Her scalding attacks on Democratic presidential candidate Barack Obama filled a traditional vice presidential nominee's role, but they also eroded her bipartisan credentials. In Alaska, her administration, once known for openness, developed a reputation for insularity. A legislative probe found she abused her power as governor.

She claimed she told Congress to cancel the "bridge to nowhere," but it turned out that she had supported it until it became an embarrassment. Disclosures that the Republican Party spent $150,000 for designer clothes, hairstyling and accessories and $36,000 to have celebrity makeup artist Amy Strozzi travel with her undermined Palin's homespun image and her professed preference for thrift shops.

And questions about her qualifications, ratcheted up by her often cringe-worthy answers during television interviews, haunted her candidacy.

Vice presidential candidates rarely affect the presidential vote, but recent polling suggests Palin could be a drag on John McCain's chances.

She attracts raucous, standing-room only crowds on the stump, but national polls in recent days indicate her popularity is shaky.

AP-Yahoo News polling found Palin's unfavorable rating jumped as voters learned more about her. In a survey conducted soon after McCain picked her, 42 percent of likely voters rated her favorably, 25 percent unfavorably and 33 percent didn't know enough to say. In a survey completed this week, the poll showed 43 percent of likely voters viewed her favorably and an equal 43 percent unfavorably, with 13 percent not knowing enough to say.

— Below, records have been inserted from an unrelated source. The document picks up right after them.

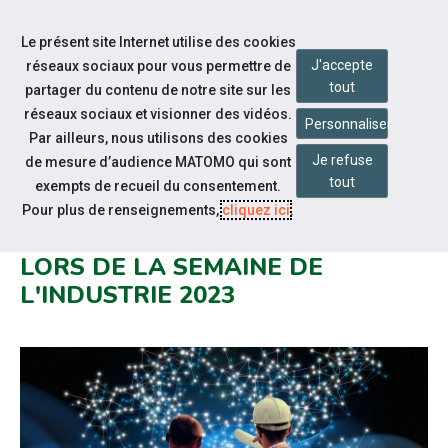
Accéder à notre page Facebook
Accéder à notre page Youtube
Accéder à notre page Instagram
Accéder à notre page Linkedin
Aller à la navigation
Le présent site Internet utilise des cookies
Aller au contenu
J'accepte
réseaux sociaux pour vous permettre de
tout
partager du contenu de notre site sur les
réseaux sociaux et visionner des vidéos.
Personnaliser
Par ailleurs, nous utilisons des cookies
Je refuse
de mesure d’audience MATOMO qui sont
Notre actualité
tout
exempts de recueil du consentement.
EMPLOYEURS, FAITES
Pour plus de renseignements,
cliquez ici
.
DÉCOUVRIR VOTRE ENTREPRISE
LORS DE LA SEMAINE DE
L'INDUSTRIE 2023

Independent likely voters started out a bit more sour and have grown increasingly negative — 35 percent gave her an unfavorable rating in early September, 47 percent in late October.

In a New York Times-CBS News poll completed this week, 59 percent of registered voters said Palin was not prepared to be vice president, up nine percentage points since the beginning of October. Almost a third of those polled said the vice-presidential selection would be a major influence on their vote for president, and those voters broadly favored Obama.

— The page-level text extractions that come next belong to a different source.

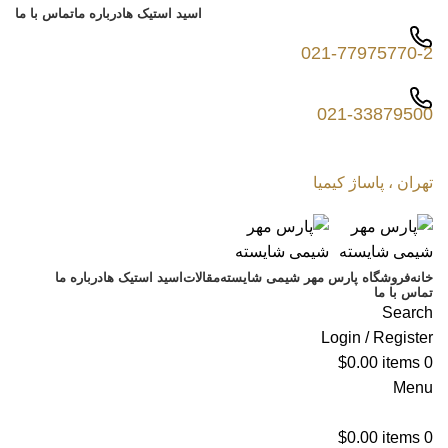
اسید استیک ها
درباره ما
تماس با ما
021-77975770-2
021-33879500
تهران ، پاساژ کیمیا
خانه
فروشگاه پارس مهر شیمی شایسته
مقالات
اسید استیک ها
درباره ما
تماس با ما
Search
Login / Register
$
0.00
items
0
Menu
$
0.00
items
0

Some unflattering impressions of Palin might be the fault of McCain's own campaign. Sen. John Ensign, R-Nev., chairman of the National Republican Senatorial Committee, on Thursday criticized the way the governor was introduced to voters. In her first weeks on the national stage, she became viewed as "just an empty suit" because she spent too much time repeating the same speech, Ensign told the Las Vegas television news program NewsONE.

Pollster Ivan Moore, who tracks Alaska politics, said Palin will remain popular among Republicans, but Democrats and independents "don't like the pitbull-with-lipstick persona at all."

In Alaska "she really governed in a fairly populist way, which led to her high approval ratings," Moore said. As a vice-presidential candidate "she completely ruined the kind of bipartisanship she built up."

Her Alaska supporters blame the media for biased coverage or dismiss questions about expenses or trips as distractions.

Sharon Balsky, 70, an Anchorage retiree, has no problems with Palin's maverick credentials. The national media "doesn't go after Obama and (Democratic vice presidential candidate Joe) Biden the way they go after Palin," she said.

Palin appears to be asserting some independence from the McCain campaign. She spoke out against the campaign's decision to abandon Michigan and lamented its use of robocalls; she has defied her handlers in order to engage reporters more frequently. These moves generated reports some McCain operatives believe she is trying to position herself for a future campaign.

"She is a maverick. She took on the establishment up here," said Carol Milkman, 52, a hospital worker from Eagle River who volunteered to help Palin's campaign for governor. "I think she would make a good candidate for president."